There are greater horrors in the distant sound of guns and the obscenity of the oily ease with which they are sold and this allays all the conventional fears though, God knows, Nitram has pity and terror to such an extent that it would satisfy a Sophocles as well as his critical shadow in the Aristotle of the Poetics.
It’s weird to think it but the sheer achievement of Nitram is enough to single-handedly create a sense of appreciation for the Australian cinema and especially for our actors who can give such emotional reality to the decay and querulousness of humankind and – at some far off edge of subplot tragedy – of womankind. The performances by Judy Davis – the way she projects an unhappiness and a disappointment deeper than any function she may have as wife and mother – and Essie Davis with her strange Liebestod of discontent and of a life that has fallen into the yellow sere (to use a phrase from Macbeth) are remarkable in a way that cannot be overstated.

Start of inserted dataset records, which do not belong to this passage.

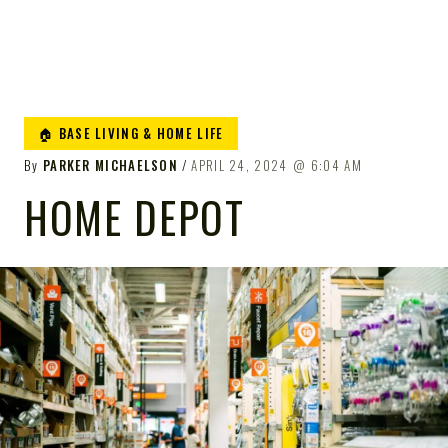
🏠 BASE LIVING & HOME LIFE
By
PARKER MICHAELSON
APRIL 24, 2024
6:04 AM
HOME DEPOT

And in fact everyone in Nitram – the slack, smiling surfer who mocked Nitram when he was a boy, the travel agent woman (all the floating sketches of felt Australian life) – are given substance and shape.
And this means that the violence in Nitram is at all points secondary to its psychological and emotive credibility. This is the world, Kurzel insinuates, that created this character. Nothing is surprising about it except for the weirdness of the representation of derangement and pain and the intimacy – the attention to the small atrocities as well as the monumental ones – creates a sense of awe because they represent such waves of sympathy, such waves of horror.
It is Caleb Landry Jones’ film as much as Justin Kurzel’s because his performance as Nitram is so compelling, so observed, and at the same time comes with a shock of recognition that also has the power of revelation.
The accent is just the start of this but it is flawless. How a Texan with those emphatic vowels can produce such a convincing swerve of an Australian accent is a bit beyond belief.
It is the voice of a young man who hardly has any faith in the reality of his own existence. He barely knows where ‘here’ is and yet he proceeds to impose his pain and excruciation in this ghost of a language that has been bequeathed to him. But what a performance, what a film.